I start my proof with supposing that I have a Cauchy sequence $x^\Bbb{R^n}_k$ in $\Bbb{R^n}$- that is, $x^\Bbb{R^n}_k=(x_1, x_2,…,x_N,…,x_m,..,x_n…)$ ,where $x_i=(x^i_1,x^i_2,x^i_3,…,x^i_n)$ e.g. $x^i_2$ denotes the second element of the $i$th entry in $x^\Bbb{R^n}_k$.
Since $x^\Bbb{R^n}_k$ is a Cauchy sequence for any $\epsilon>0$: $\exists N \in\Bbb{N}$: $\forall m,n>N$: $d(x_m,x_n)<\epsilon$, where $d$ denotes the Euclidian metric in $\Bbb{R^n}$.
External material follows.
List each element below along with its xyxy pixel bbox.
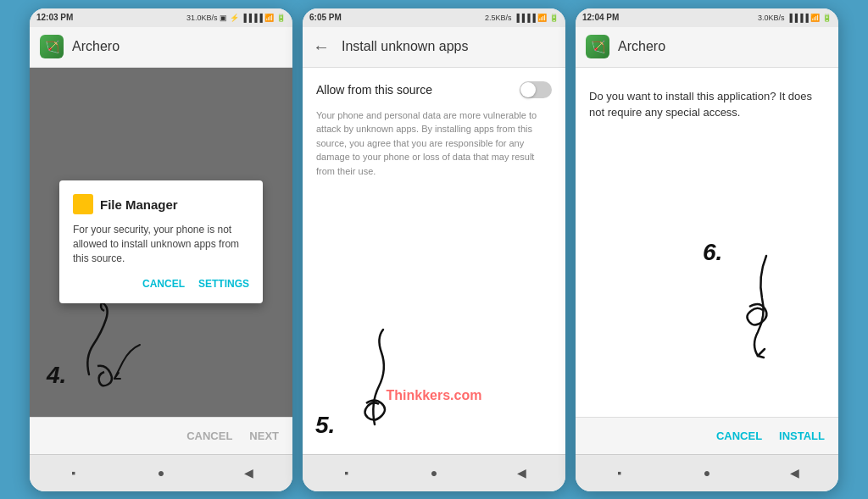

Some proofs I come across assumes/shows that the fact that $x^\Bbb{R^n}_k$ is a Cauchy is extended to the elements of $x^\Bbb{R^n}_k$ – that is $x_i=(x^i_1,x^i_2,x^i_3,…,x^i_n)$ is Cauchy $\forall i$
(e.g. https://proofwiki.org/wiki/Euclidean_Space_is_Complete_Metric_Space), and I do not understand how. Any clue or, of course, a full proof is appreciated.
Best Answer
Since your sequence is a Cauchy sequence in $\mathbb{R}^n$, each $(x_k^i)_{k\in\mathbb N}$ is a Cauchy sequence of real numbers. Therefore, it converges to some $y_i$. So, your sequence converges to $(y_1,y_2,\ldots,y_n)$.
Note: Each $(x_k^i)_{k\in\mathbb N}$ is a Cauchy sequence because, if $\varepsilon>0$, there is a natural $p$ such that$$q,r\geqslant p\implies\bigl\|(x_q^1,x_q^2,\ldots,x_q^n)-(x_r^1,x_r^2,\ldots,x_r^n)\bigr\|<\varepsilon$$and$$|x_q^i-x_r^i|\leqslant\bigl\|(x_q^1,x_q^2,\ldots,x_q^n)-(x_r^1,x_r^2,\ldots,x_r^n)\bigr\|.$$Therefore,$$q,r\geqslant p\implies|x_q^i-x_r^i|<\varepsilon.$$